____ INFORMATION GIVEN

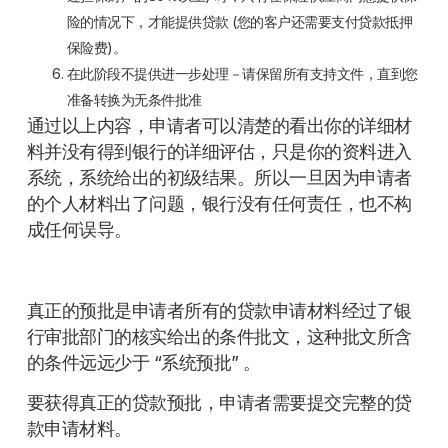
险的情况下，才能提供贷款 (您的客户还需要支付贷款抵押
保险费)。
在此阶段不提供进一步处理－请保留所有支持文件，直到您
准备转换为无条件批准
通过以上内容，申请者可以清楚的看出你的详细材
料并没有得到银行的详细评估，只是你的资料进入
系统，系统给出的初级结果。所以一旦因为申请者
的个人材料出了问题，银行没有任何责任，也不构
成任何误导。
真正的预批是申请者所有的贷款申请材料经过了银
行审批部门的核实给出的条件批文，这种批文所含
的条件远远少于 “系统预批” 。
要获得真正的贷款预批，申请者需要提交完整的贷
款申请材料。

________

• WHAT YOU WILL DO: When repeating the entries, leave out every picture and keep the rest exact.

• SOLVED PROBLEM:
险的情况下，才能提供贷款 (您的客户还需要支付贷款抵押
保险费)。
在此阶段不提供进一步处理－请保留所有支持文件，直到您
准备转换为无条件批准
通过以上内容，申请者可以清楚的看出你的详细材
料并没有得到银行的详细评估，只是你的资料进入
系统，系统给出的初级结果。所以一旦因为申请者
的个人材料出了问题，银行没有任何责任，也不构
成任何误导。
真正的预批是申请者所有的贷款申请材料经过了银
行审批部门的核实给出的条件批文，这种批文所含
的条件远远少于 “系统预批” 。
要获得真正的贷款预批，申请者需要提交完整的贷
款申请材料。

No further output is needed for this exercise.